Well insert normal bio here. I worked a decade in business and tech, got an MBA at Duke, and climbed the corporate ladder. Yet, surrounded by “successful” people, I couldn’t shake the question: What am I doing with my life?
The mystery of karma struck when my grandfather, Lou (my best friend), passed away. Grieving and, oddly, running in the rain, I stumbled upon a two-month Buddhist mindfulness course 2 blocks from my house (did I mention I don’t run?). Beginner’s Mind flooded in. Soon, a daily practice (1–2 hours) transformed my life.

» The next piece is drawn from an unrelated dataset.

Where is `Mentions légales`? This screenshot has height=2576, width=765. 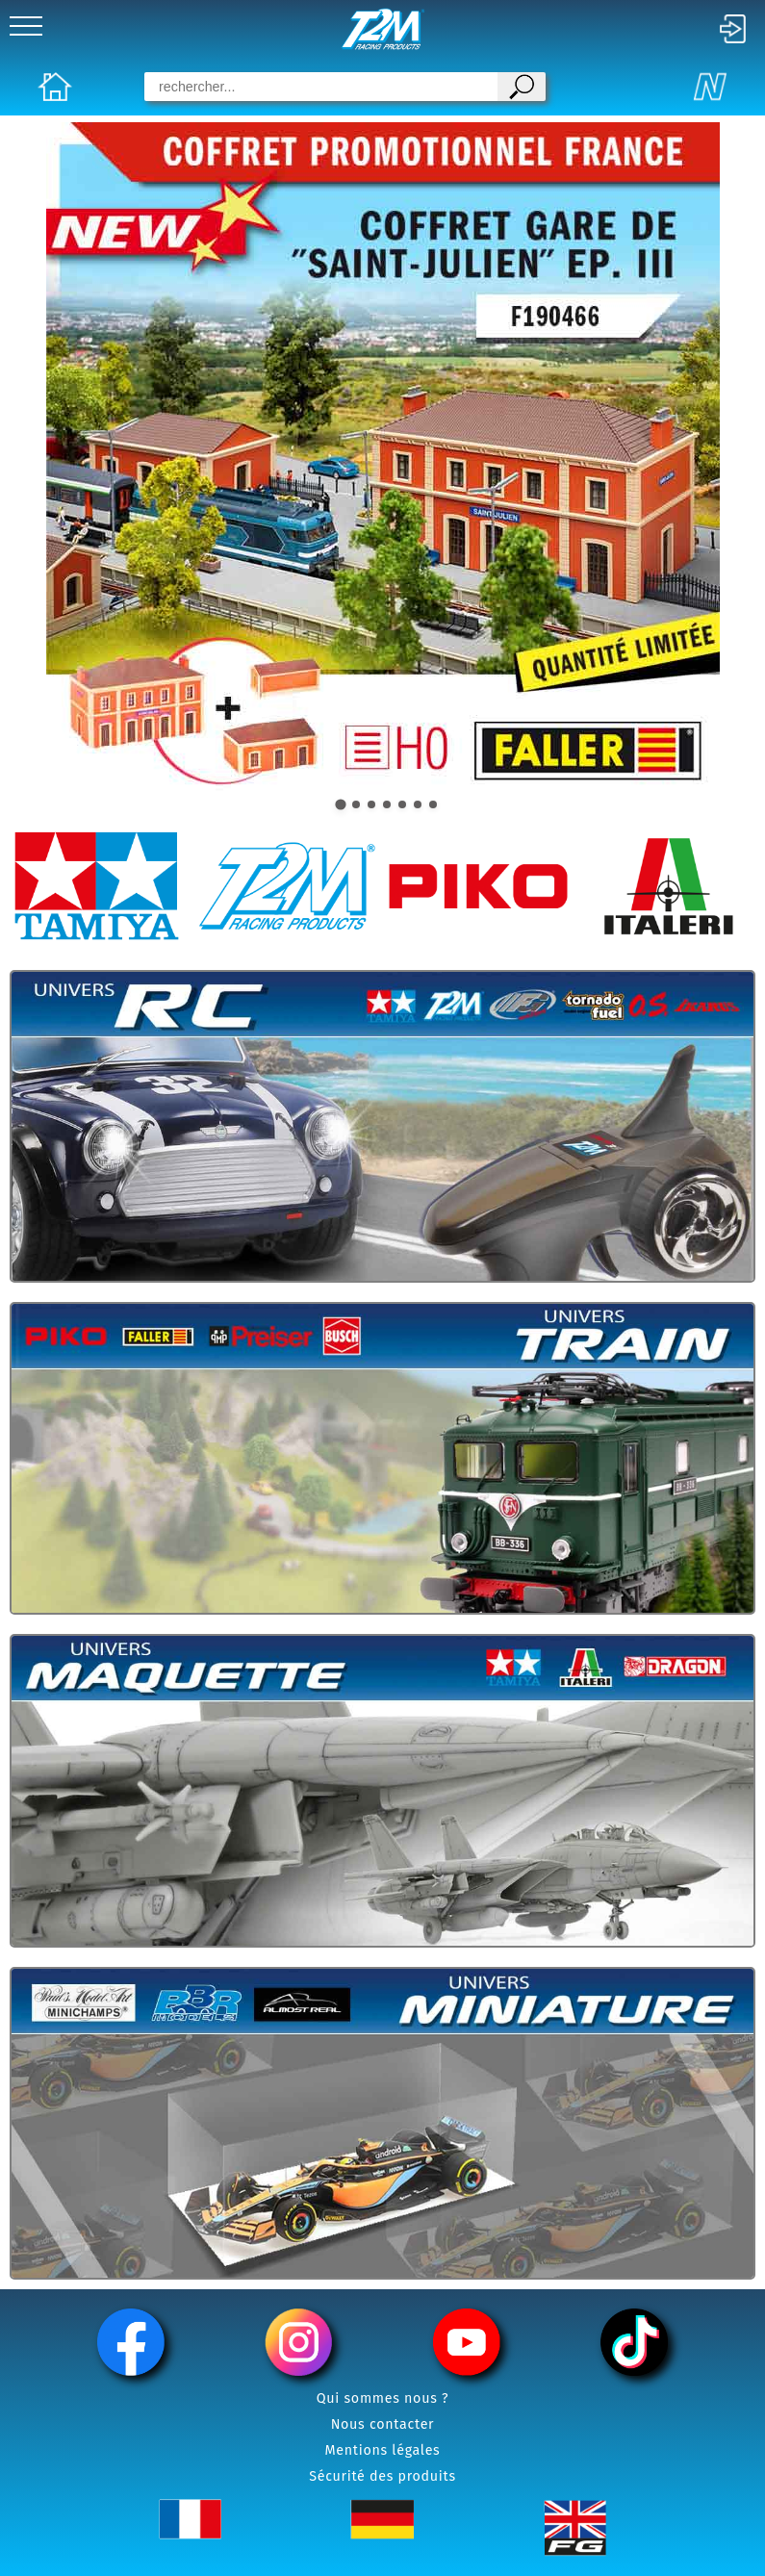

Facing an existential crossroads, I left my corporate job and became a Dharma Nomad in Asia exploring the nature of mind. For four years, I alternated between silent retreats (three months yearly) and meditating, reading, and writing in remote places. This phase, rooted in Pragmatic Dharma, set the stage for my next step: nearly three years of quasi-monastic training at the Monastic Academy for the Preservation of Life on Earth where I focused on training and aligning Artificial Intelligence with Wisdom and Love.
Why CCR?
Garchen Rinpoche changed everything. Buddhas can do that. I first met him by chance during a two-month work-study at Garchen Buddhist Institute. I didn’t know who he was and naively walked in, met with astonished stares: “You must have great karma.” In time, I took refuge and the Bodhisattva vow with him, which cracked me open. Tears of devotion—older than “me”—flowed.
In my tiny cabin one day, clarity emerged: this precious human life must be devoted to what is true, good, and beautiful. What I’d regret on my deathbed is not walking this path fully.

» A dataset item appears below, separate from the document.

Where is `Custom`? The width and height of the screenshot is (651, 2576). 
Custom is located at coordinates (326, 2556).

It’s very clear—to truly be of the most benefit—I need my own innate Wisdom to fully shine. That’s why I’m here: to cultivate Shamatha as the base camp for exploration and service, with the aspiration for realizing Bodhicitta and the Wisdom of Emptiness.
As a poet and podcaster, I’m drawn to the intersection of Art and Dharma as an offering—a portal and bridge—to the truth and goodness of the path. Of surfing that knife’s edge of the silent yet lively void—watching spontaneous creative expression flow—all while listening as something silently sings to us all with compassion.
I don’t want to regurgitate words of masters, but long to cultivate the Wisdom and skills necessary to truly guide beings along this path. To be a beacon of clarity and a drum of Bodhicitta in a darkening world, to compassionately sing to help along as many beings as I can.
For I can think of not a better way to spend this life.
Thank you to all my benefactors . May this “retreat” or how I have been relating to it—this pilgrimage of the non-dual heart—may it somehow, someway be a cause and condition in truth, beauty and goodness shining upon us all as we reach our highest human potential.